Os Mashco Piro seriam integrantes dos 86 grupos em estudos. Eles seriam o grupo indígena isolado mais populoso do mundo, embora não se saiba ao certo quantos indivíduos eles são. A estimativa é de que sejam um total de cerca de 750 pessoas, que vivem de forma nômade no território, percorrendo grandes áreas na Amazônia dos dois países.
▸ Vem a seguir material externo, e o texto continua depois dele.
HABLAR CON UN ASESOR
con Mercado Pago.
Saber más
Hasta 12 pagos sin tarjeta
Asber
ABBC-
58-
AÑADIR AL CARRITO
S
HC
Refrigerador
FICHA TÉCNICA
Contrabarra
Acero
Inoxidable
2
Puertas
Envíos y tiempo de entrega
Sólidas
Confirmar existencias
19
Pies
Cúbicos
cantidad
A aproximação, no entanto, tem gerado preocupação entre indígenas, entidades e autoridades do lado brasileiro da Amazônia, que temem um perigoso contato na Terra Indígena (TI) Mamoadate, no Acre. Isso poderia gerar conflitos e, na pior hipótese, doenças a uma tribo sem qualquer imunidade.

Os Mashco Piro vivem na região da fronteira entre o Peru e o Estado do Acre. Eles passam a maior parte do tempo no lado peruano, mas periodicamente vão ao lado brasileiro, onde está o povo Manchineri, que tem contato com o homem branco.

Segundo o MPI, historicamente, os Mashco Piro compartilham a TI com o povo Manchineri de forma pacífica. Os Manchineri têm contato com os brancos. O cacique desse povo, Sebastião Manchineri, chegou inclusive a concorrer a cargos eleitos em eleições passadas.

Avistamentos ou vestígios da presença dos Mashco Piro no entorno das aldeias e roças dos Manchineri são relativamente comuns. A situação mudou recentemente: entre o final de outubro e o início de novembro, quando os Mashco Piro foram avistados mais próximos do que nunca. No dia 31 de outubro, em uma ação inédita, eles invadiram e levaram ferramentas de uma casa dentro da aldeia Extrema, dos Manchineri, a mais próxima da fronteira com o Peru.

Entre as hipóteses para essa aproximação no lado brasileiro estão a grave seca que atinge o território e, principalmente, a ação de madeireiros no lado peruano da Amazônia, que estariam gerando pressão para a saída dos Mashco Piro da área onde passam a maior parte do tempo.

No lado peruano, o ano tem sido marcado por conflitos entre invasores e o povo Mashco Piro, que causou a morte de dois madeireiros em setembro deste ano. O incidente foi noticiado pela Survival International, uma organização não-governamental internacional que defende os povos indígenas ao redor do mundo.

De acordo com a agência internacional, pelo menos dois madeireiros foram mortos em um encontro com os isolados do povo Mashco Piro na Amazônia peruana. Há também relatos de um madeireiro ferido e dois desaparecidos.

A tragédia gerou duras críticas da organização indígena Fenanmad, do governo peruano. Em uma declaração, a organização denunciou as autoridades pelo descumprimento de leis peruanas e internacionais, e pela falha em reconhecer e proteger o território Mashco Piro. Eles também pediram que todos os invasores, como os madeireiros que atuam na área, fossem removidos.

O ataque aconteceu perto do Rio Pariamanu, na região de Madre de Dios, em 29 de agosto, mas a informação só foi confirmada em 4 de setembro. A área em que o conflito ocorreu é parte do território ancestral dos Mashco Piro que foi vendida pelo governo para a exploração madeireira.